───── Raw data ─────

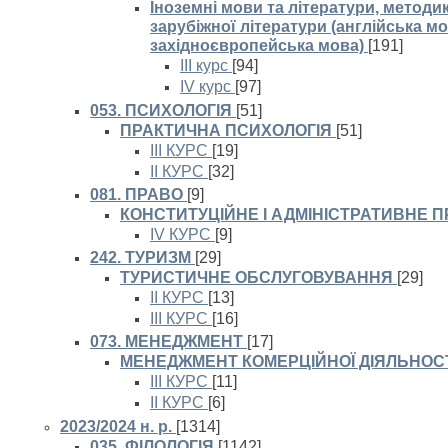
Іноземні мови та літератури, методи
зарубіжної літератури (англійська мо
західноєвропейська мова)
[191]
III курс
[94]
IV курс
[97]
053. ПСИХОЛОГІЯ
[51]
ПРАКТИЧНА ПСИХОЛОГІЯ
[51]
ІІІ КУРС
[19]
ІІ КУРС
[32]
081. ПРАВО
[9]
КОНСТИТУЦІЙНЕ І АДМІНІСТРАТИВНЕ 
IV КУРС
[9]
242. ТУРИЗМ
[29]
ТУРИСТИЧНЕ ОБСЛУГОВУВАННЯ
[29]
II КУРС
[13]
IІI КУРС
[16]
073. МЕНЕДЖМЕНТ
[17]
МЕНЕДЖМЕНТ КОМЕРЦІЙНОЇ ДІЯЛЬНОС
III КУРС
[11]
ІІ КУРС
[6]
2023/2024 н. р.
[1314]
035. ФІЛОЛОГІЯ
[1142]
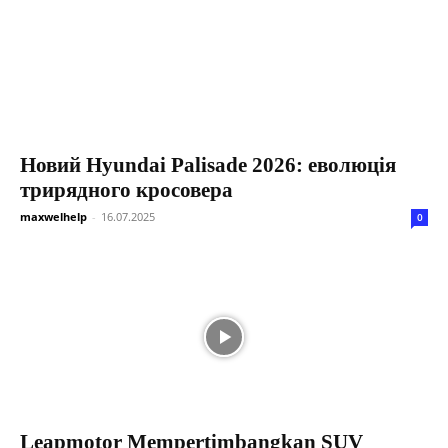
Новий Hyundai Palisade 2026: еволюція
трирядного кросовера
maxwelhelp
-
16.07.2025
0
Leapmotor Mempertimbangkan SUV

─────
───── Raw data ─────

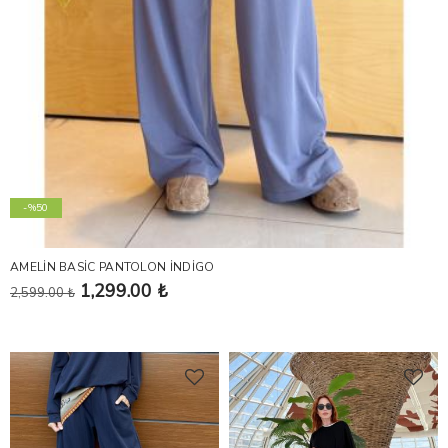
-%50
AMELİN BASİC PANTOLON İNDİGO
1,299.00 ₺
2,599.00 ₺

─────
───── Raw data ─────

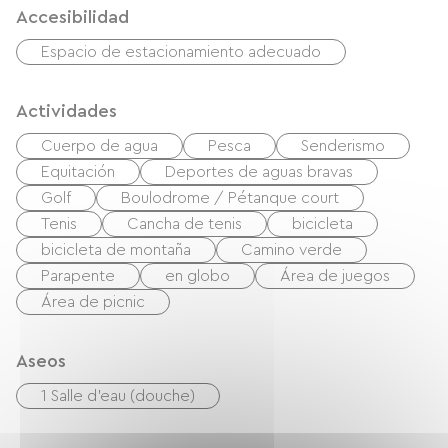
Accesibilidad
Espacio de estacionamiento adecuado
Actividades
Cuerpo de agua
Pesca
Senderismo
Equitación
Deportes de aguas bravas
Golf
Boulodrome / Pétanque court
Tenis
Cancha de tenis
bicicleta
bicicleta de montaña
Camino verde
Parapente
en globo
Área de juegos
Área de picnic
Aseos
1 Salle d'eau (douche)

─────

**What you should do**.
The data above holds the lines to copy: start at the one with "Іноземні мови та літератури, методи", stop at the one with "Leapmotor Mempertimbangkan SUV", include both, copy them exactly without pictures, and copy nothing else.

**Answer to this exercise**.
Іноземні мови та літератури, методи
зарубіжної літератури (англійська мо
західноєвропейська мова)
[191]
III курс
[94]
IV курс
[97]
053. ПСИХОЛОГІЯ
[51]
ПРАКТИЧНА ПСИХОЛОГІЯ
[51]
ІІІ КУРС
[19]
ІІ КУРС
[32]
081. ПРАВО
[9]
КОНСТИТУЦІЙНЕ І АДМІНІСТРАТИВНЕ 
IV КУРС
[9]
242. ТУРИЗМ
[29]
ТУРИСТИЧНЕ ОБСЛУГОВУВАННЯ
[29]
II КУРС
[13]
IІI КУРС
[16]
073. МЕНЕДЖМЕНТ
[17]
МЕНЕДЖМЕНТ КОМЕРЦІЙНОЇ ДІЯЛЬНОС
III КУРС
[11]
ІІ КУРС
[6]
2023/2024 н. р.
[1314]
035. ФІЛОЛОГІЯ
[1142]
Новий Hyundai Palisade 2026: еволюція
трирядного кросовера
maxwelhelp
-
16.07.2025
0
Leapmotor Mempertimbangkan SUV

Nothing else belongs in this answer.